Ok, so I've had an Epson Stylus NX415 installed for about a year now, have used it lightly, but nver had any trouble with it. 

Recently, when I tried to print a Works Spreadsheet, I got the following message:









So I tried updating the driver, but it told me I had the latest version. 

However, when I plug in my printer, I get the "Found New Hardware" dialog. I never got that before. 

When I click on Find and Install Driver, this is what inevitably happens:


















I've tried downloading the appropriate driver files from the website, but get the same result. 

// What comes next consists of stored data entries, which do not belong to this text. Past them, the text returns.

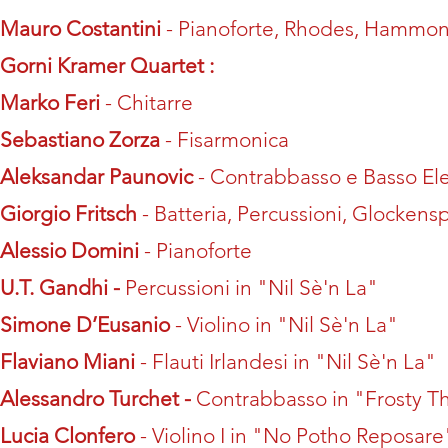
Mauro Costantini
- Pianoforte, Rhodes, Hammo
Gorni Kramer Quartet :
Marko Feri
- Chitarre
Sebastiano Zorza
- Fisarmonica
Aleksandar Paunovic
- Contrabbasso e Basso Ele
Giorgio Fritsch
- Batteria, Percussioni, Glockensp
Alessio Domini
- Pianoforte
U.T. Gandhi -
Percussioni in "Nil Sè'n La"
Simone D’Eusanio
- Violino in "Nil Sè'n La"
Flaviano Miani
- Flauti Irlandesi in
"Nil Sè'n La"
Alessandro Turchet -
Contrabbasso in "Frosty 
Lucia Clonfero
- Violino I in
"No Potho Reposare"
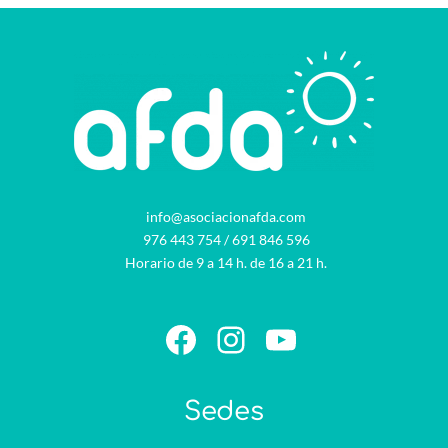
info@asociacionafda.com
976 443 754
/
691 846 596
Horario de 9 a 14 h. de 16 a 21 h.
Facebook
Instagram
YouTube
Sedes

I've even used Revo Uninstaller Pro to get rid of any epson stuff in my computer and then put the original software disk in, but still get these messages.

Can you guys give me any suggestions?

Thanks a lot for all of your help!


----------



## pip22 (Aug 22, 2004)

*Re: Can't Install Printer Drivers*

Unplug the printer from the computer.
Restart Windows.
Re-install the printer driver from the Epson CD.
Connect the printer to the computer and switch the printer on.


----------



## cpu1 (Apr 27, 2011)

*Re: Can't Install Printer Drivers*

Good news, I fixed it. 

Believe it or not, I wasn't even able to install a new driver.

I finally figured out what was causing it. There is a service in Windows called "print spooler." Well, when this service is not running, you can't print....you can't even install a driver!

I finally fixed it using the instructions on this site: [quick Fix] Print Spooler Service is not running

However, if you Google search, there are lot of different fixes for this problem, and different ones work depending on your situation. In my case, it seems like the service doesn't stay on automatic permanently, though, so I may have to do more investigating. 

Anyway, I hope this helps anyone who has this same problem.


----------



## dai (Jul 2, 2004)

*Re: Can't Install Printer Drivers*

glad you have it sorted and thanks for posting your fix


----------